◆ Work order
Scan each line of the records for the word "advies" and extract the ones that have it.

Data records

══════════

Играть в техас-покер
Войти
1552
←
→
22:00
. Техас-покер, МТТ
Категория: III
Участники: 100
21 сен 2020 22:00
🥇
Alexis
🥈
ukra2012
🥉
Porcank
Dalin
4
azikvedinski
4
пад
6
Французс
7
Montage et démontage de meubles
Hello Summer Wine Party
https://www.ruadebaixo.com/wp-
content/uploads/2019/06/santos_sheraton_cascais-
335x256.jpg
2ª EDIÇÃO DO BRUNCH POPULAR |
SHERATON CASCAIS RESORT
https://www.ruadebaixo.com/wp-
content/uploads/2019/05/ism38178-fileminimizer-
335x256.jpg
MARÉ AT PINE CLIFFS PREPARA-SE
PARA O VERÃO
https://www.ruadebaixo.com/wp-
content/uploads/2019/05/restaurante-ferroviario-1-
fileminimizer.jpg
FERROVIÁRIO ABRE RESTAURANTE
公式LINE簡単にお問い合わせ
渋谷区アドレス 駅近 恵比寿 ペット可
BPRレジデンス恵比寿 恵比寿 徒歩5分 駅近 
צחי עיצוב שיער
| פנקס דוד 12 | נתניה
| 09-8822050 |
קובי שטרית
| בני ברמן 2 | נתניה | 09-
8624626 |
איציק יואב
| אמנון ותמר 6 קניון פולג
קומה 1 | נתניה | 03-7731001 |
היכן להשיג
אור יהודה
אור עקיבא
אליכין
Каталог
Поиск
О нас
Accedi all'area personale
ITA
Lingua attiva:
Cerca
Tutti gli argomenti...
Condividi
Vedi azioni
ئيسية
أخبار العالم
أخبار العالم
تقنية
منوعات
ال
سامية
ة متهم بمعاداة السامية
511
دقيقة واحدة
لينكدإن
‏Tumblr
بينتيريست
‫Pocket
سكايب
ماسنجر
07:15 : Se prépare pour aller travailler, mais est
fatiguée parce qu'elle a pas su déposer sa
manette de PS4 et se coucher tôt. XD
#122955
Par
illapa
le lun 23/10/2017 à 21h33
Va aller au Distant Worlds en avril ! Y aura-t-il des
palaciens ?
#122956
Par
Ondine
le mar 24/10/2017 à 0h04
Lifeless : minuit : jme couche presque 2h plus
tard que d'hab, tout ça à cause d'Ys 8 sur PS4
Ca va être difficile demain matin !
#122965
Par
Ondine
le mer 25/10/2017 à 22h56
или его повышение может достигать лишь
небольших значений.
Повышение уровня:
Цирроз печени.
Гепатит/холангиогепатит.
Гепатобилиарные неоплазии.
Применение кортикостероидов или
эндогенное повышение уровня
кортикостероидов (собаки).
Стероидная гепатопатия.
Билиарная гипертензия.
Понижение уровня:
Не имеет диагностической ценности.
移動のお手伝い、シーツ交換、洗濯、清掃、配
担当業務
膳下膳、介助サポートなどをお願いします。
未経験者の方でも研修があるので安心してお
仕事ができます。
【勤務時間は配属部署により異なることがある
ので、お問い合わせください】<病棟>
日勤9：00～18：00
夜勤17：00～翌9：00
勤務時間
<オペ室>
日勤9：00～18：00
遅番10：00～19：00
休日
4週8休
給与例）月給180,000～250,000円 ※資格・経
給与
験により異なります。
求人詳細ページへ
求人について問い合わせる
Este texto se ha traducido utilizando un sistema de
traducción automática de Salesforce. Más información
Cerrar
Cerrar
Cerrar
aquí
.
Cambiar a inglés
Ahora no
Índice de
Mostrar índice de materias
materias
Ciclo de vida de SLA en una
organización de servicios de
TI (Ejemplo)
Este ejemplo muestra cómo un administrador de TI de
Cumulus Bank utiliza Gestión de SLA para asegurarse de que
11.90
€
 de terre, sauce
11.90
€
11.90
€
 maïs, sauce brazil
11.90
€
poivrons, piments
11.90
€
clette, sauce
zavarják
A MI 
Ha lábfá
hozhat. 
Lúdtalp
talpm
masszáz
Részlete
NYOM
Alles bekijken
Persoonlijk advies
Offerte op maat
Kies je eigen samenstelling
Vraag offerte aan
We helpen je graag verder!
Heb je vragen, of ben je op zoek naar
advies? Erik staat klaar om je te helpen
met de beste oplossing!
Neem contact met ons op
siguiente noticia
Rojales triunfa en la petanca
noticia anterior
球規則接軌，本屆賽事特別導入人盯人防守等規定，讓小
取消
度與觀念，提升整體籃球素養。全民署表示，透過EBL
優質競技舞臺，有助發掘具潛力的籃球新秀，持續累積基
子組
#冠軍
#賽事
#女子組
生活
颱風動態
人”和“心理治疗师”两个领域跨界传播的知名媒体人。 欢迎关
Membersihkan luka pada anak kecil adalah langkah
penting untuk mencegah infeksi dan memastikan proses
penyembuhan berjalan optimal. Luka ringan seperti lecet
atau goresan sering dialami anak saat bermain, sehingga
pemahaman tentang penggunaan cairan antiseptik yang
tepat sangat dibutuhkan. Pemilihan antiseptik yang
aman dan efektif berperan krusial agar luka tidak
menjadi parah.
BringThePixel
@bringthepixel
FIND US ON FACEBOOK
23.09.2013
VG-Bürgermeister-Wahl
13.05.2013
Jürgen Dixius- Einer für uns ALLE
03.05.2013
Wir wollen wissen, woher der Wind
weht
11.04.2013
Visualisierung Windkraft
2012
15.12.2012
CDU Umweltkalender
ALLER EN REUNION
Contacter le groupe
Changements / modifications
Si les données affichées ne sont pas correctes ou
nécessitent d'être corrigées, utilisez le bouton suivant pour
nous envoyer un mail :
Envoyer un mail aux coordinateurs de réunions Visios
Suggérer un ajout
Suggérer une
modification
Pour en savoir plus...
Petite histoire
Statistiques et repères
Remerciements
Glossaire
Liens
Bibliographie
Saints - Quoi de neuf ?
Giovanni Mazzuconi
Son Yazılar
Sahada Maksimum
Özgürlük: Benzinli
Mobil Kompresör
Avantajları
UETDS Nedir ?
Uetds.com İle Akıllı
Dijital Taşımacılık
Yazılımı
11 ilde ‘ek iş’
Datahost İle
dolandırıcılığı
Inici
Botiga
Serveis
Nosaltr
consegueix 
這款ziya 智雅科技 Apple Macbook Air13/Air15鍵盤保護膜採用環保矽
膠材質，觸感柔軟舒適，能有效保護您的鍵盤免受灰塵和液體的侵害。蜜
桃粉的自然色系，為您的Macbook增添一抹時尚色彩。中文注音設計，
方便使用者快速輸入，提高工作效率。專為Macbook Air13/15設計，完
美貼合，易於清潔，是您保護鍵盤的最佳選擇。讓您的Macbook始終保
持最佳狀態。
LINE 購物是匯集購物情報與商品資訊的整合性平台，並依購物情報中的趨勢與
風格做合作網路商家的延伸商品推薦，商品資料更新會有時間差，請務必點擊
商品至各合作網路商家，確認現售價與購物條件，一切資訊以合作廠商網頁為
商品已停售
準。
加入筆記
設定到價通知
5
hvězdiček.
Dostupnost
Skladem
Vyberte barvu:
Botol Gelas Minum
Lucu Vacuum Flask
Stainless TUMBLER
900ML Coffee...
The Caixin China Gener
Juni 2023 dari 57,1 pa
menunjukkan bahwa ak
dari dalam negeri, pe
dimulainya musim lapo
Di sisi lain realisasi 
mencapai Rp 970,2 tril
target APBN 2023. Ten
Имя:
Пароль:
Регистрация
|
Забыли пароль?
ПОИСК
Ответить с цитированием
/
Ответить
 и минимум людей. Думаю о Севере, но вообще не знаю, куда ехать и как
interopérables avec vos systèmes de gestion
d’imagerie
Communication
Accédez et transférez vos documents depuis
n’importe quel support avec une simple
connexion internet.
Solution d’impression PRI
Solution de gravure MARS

══════════

◆ Response
Persoonlijk advies
advies? Erik staat klaar om je te helpen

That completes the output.